LISTED ENTRIES START

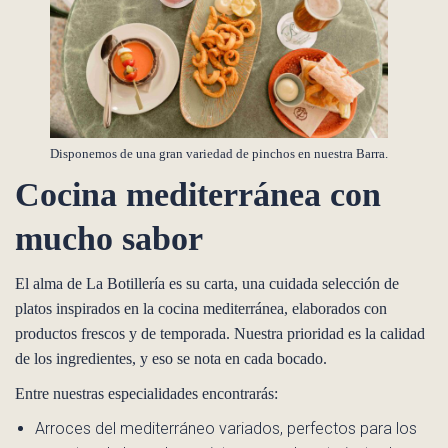
Disponemos de una gran variedad de pinchos en nuestra Barra.
Cocina mediterránea con
mucho sabor
El alma de La Botillería es su carta, una cuidada selección de
platos inspirados en la cocina mediterránea, elaborados con
productos frescos y de temporada. Nuestra prioridad es la calidad
de los ingredientes, y eso se nota en cada bocado.
Entre nuestras especialidades encontrarás:
Arroces del mediterráneo variados, perfectos para los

LISTED ENTRIES END

◆ WHAT YOU SHOULD DO:
Extract all the data above exactly, excluding every picture.

◆ SOLUTION TO THE EXERCISE:
Disponemos de una gran variedad de pinchos en nuestra Barra.
Cocina mediterránea con
mucho sabor
El alma de La Botillería es su carta, una cuidada selección de
platos inspirados en la cocina mediterránea, elaborados con
productos frescos y de temporada. Nuestra prioridad es la calidad
de los ingredientes, y eso se nota en cada bocado.
Entre nuestras especialidades encontrarás:
Arroces del mediterráneo variados, perfectos para los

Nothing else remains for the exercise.